• **Work request**: Write the entries below out again exactly; any picture in them stays out.

• **Data extract**:

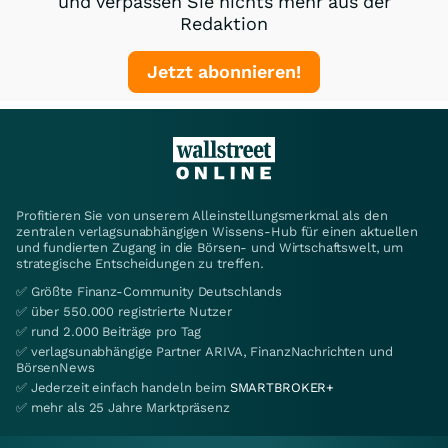
und verpassen Sie nichts mehr aus der
Redaktion
Jetzt abonnieren!
Profitieren Sie von unserem Alleinstellungsmerkmal als den
zentralen verlagsunabhängigen Wissens-Hub für einen aktuellen
und fundierten Zugang in die Börsen- und Wirtschaftswelt, um
strategische Entscheidungen zu treffen.
✅ Größte Finanz-Community Deutschlands
✅ über 550.000 registrierte Nutzer
✅ rund 2.000 Beiträge pro Tag
✅ verlagsunabhängige Partner ARIVA, FinanzNachrichten und
BörsenNews
✅ Jederzeit einfach handeln beim
SMARTBROKER+
✅ mehr als 25 Jahre Marktpräsenz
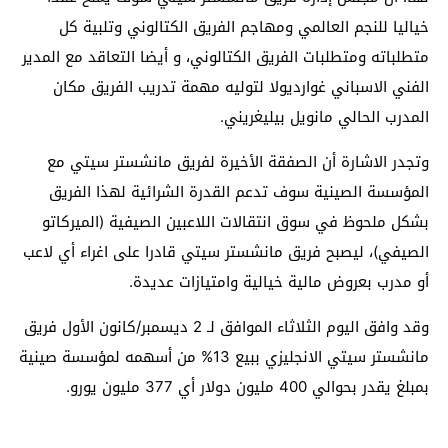
خياليا للنجم العالمي ومهاجم الفريق الكتالوني وتلبية كل
متطلباته ومتطلبات الفريق الكتالوني، و أيضا التعاقد مع المدير
الفني الاسباني غوارديولا لتوليه مهمة تدريب الفريق مكان
المدرب الحالي مانويل بيليغريني.
وتجدر الاشارة أن الصفقة الأخيرة لفريق مانشستر سيتي مع
المؤسسة الصينية سوف تدعم القدرة الشرائية لهذا الفريق
بشكل ملحوظ في سوق انتقالات اللاعبين الصيفية (الميركاتو
الصيفي)، ليصبح فريق مانشستر سيتي قادرا على اغراء أي لاعب
أو مدرب بعروض مالية خيالية وامتيازات عديدة.
وقد وافق اليوم الثلاثاء الموافق لـ 2 ديسمبر/كانون الأول فريق
مانشستر سيتي الانجليزي ببيع 13% من أسهمه لمؤسسة صينية
بمبلغ يقدر بحوالي 400 مليون دولار أي 377 مليون يورو.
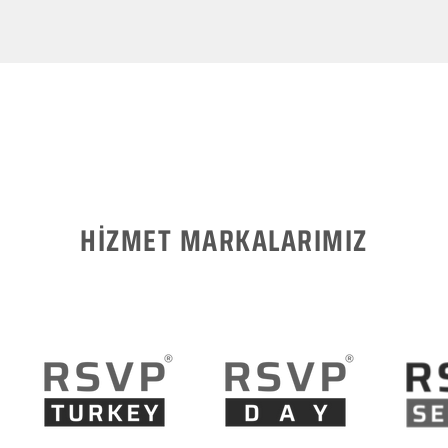
HİZMET MARKALARIMIZ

• **Answer space**:
und verpassen Sie nichts mehr aus der
Redaktion
Jetzt abonnieren!
Profitieren Sie von unserem Alleinstellungsmerkmal als den
zentralen verlagsunabhängigen Wissens-Hub für einen aktuellen
und fundierten Zugang in die Börsen- und Wirtschaftswelt, um
strategische Entscheidungen zu treffen.
✅ Größte Finanz-Community Deutschlands
✅ über 550.000 registrierte Nutzer
✅ rund 2.000 Beiträge pro Tag
✅ verlagsunabhängige Partner ARIVA, FinanzNachrichten und
BörsenNews
✅ Jederzeit einfach handeln beim
SMARTBROKER+
✅ mehr als 25 Jahre Marktpräsenz
خياليا للنجم العالمي ومهاجم الفريق الكتالوني وتلبية كل
متطلباته ومتطلبات الفريق الكتالوني، و أيضا التعاقد مع المدير
الفني الاسباني غوارديولا لتوليه مهمة تدريب الفريق مكان
المدرب الحالي مانويل بيليغريني.
وتجدر الاشارة أن الصفقة الأخيرة لفريق مانشستر سيتي مع
المؤسسة الصينية سوف تدعم القدرة الشرائية لهذا الفريق
بشكل ملحوظ في سوق انتقالات اللاعبين الصيفية (الميركاتو
الصيفي)، ليصبح فريق مانشستر سيتي قادرا على اغراء أي لاعب
أو مدرب بعروض مالية خيالية وامتيازات عديدة.
وقد وافق اليوم الثلاثاء الموافق لـ 2 ديسمبر/كانون الأول فريق
مانشستر سيتي الانجليزي ببيع 13% من أسهمه لمؤسسة صينية
بمبلغ يقدر بحوالي 400 مليون دولار أي 377 مليون يورو.
HİZMET MARKALARIMIZ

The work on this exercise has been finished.